The Liberator

Home > Nonfiction > The Liberator > Page 12
The Liberator Page 12

by Alex Kershaw


  So it went all along the Anzio front. Kesselring threw everything he had at the advancing Allies, but he no longer had either enough men or artillery shells to stop them. Sparks’s battalion stabbed northwest across the Campo di Carne, aiming for the town of Velletri in the Alban Hills, from which the Germans had fired countless shells for more than four months. Regimental commander Colonel John Church pushed Sparks and his other field officers relentlessly toward the vital high ground. Medic Robert “Doc” Franklin was in Church’s command post when he learned that I Company commander, Captain J. G. Evans, had dared to question Church’s orders to take yet another well-defended German position.

  “Take that hill!” snapped Church.

  “Colonel, if I take that hill I’ll be cut off and captured. I have no flank protection.”

  “I don’t give a damn!
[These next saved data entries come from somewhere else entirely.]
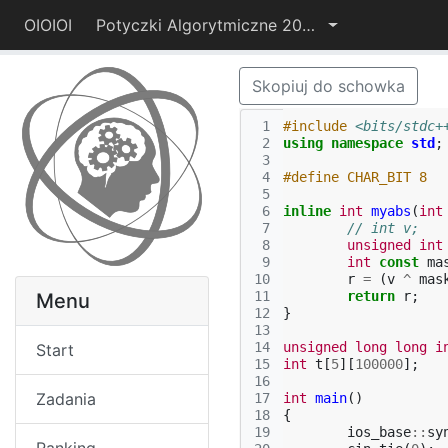
OIOIOI
Potyczki Algorytmiczne 2014
Skopiuj do schowka
 1
#include
<bits/stdc+
 2
using
namespace
std
;
 3
 4
#define CHAR_BIT 8
 5
 6
inline
int
myabs
(
int
 7
// int v;   
 8
unsigned
int
 9
int
const
ma
10
r
=
(
v
^
mas
11
return
r
;
Menu
12
}
13
14
unsigned
long
long
i
Start
15
int
t
[
5
][
100000
];
16
Zadania
17
int
main
()
18
{
19
ios_base
::
sy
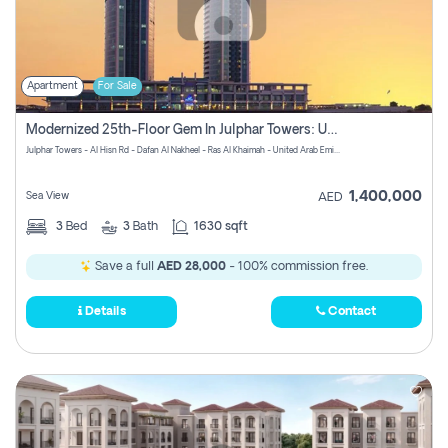
Apartment
For Sale
Modernized 25th-Floor Gem In Julphar Towers: Unmatched Views
Julphar Towers - Al Hisn Rd - Dafan Al Nakheel - Ras Al Khaimah - United Arab Emirates
1,400,000
Sea View
AED
3
Bed
3
Bath
1630 sqft
Save a full
AED 28,000
- 100% commission free.
Details
Contact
Take that hill!”

  I Company took the hill, but Evans and others were indeed captured.

  In another memorable action, lanky technical sergeant Van T. Barfoot, from Edingburg, Mississippi, earned himself one of just eight Congressional Medals of Honor given to Thunderbirds in World War II. When his platoon was pinned down, he crawled on his belly through a field of wheat until he was around twenty yards from a German machine-gun position. He reached for a grenade, pulled the pin, and tossed it at the Germans. The gun was silenced. There was a slit trench nearby. A rampaging Barfoot jumped into it and opened up with his ten-pound Thompson machine gun, hitting several figures in gray uniforms with .45 rounds. Later that afternoon, after he had reassembled his platoon, he managed to stop a tank with a bazooka, shoot its crew, and disable a German artillery piece. Before the day was over, he had also carried two wounded soldiers to safety.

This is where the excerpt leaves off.